Ces 100 millions avaient effectivement illustré cette évidence que d'autres assureurs préféraient alors garder sous le tapis du confinement : la chute de la sinistralité était immédiatement synonyme de gains immédiats. Nous avions d'ailleurs tenté de les évaluer début avril dernier. Si cette manne restait alors classée « confidentiel-défense » par des services de communication d’assureurs logiquement peu enclins à souligner l’opportunité économique pour eux alors même qu'on leur reprochait de bouder la prise en compte des pertes d’exploitation, cette baisse n'en était pas moins, évidemment et mécaniquement, à la hauteur de la chute « confinementale » des kilomètres parcourus.

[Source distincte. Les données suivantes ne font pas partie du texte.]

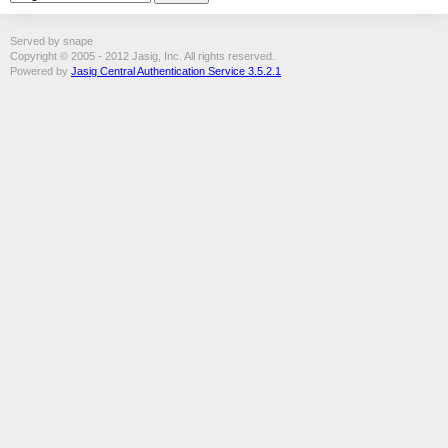
Served by snape
Copyright © 2005 - 2012 Jasig, Inc. All rights reserved.
Powered by
Jasig Central Authentication Service 3.5.2.1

Traiter les coûts de la sinistralité…

Le président de la MAIF vient d’ailleurs de post-évaluer cette baisse de sinistralité à -80%, tout en précisant à notre confrère que depuis le déconfinement, la mutuelle constate que le taux est revenu à la normale, sans observer non plus « de sur-sinistralité par rapport à la saisonnalité habituelle ». Un retour de business certes précieux aux carrossiers massivement maltraités par la crise sanitaire, mais qui montre hélas que le rattrapage constaté en mécanique ne s’applique pas à la réparation-collision. Pour cette dernière, pas de kilomètre parcouru, pas de sinistre…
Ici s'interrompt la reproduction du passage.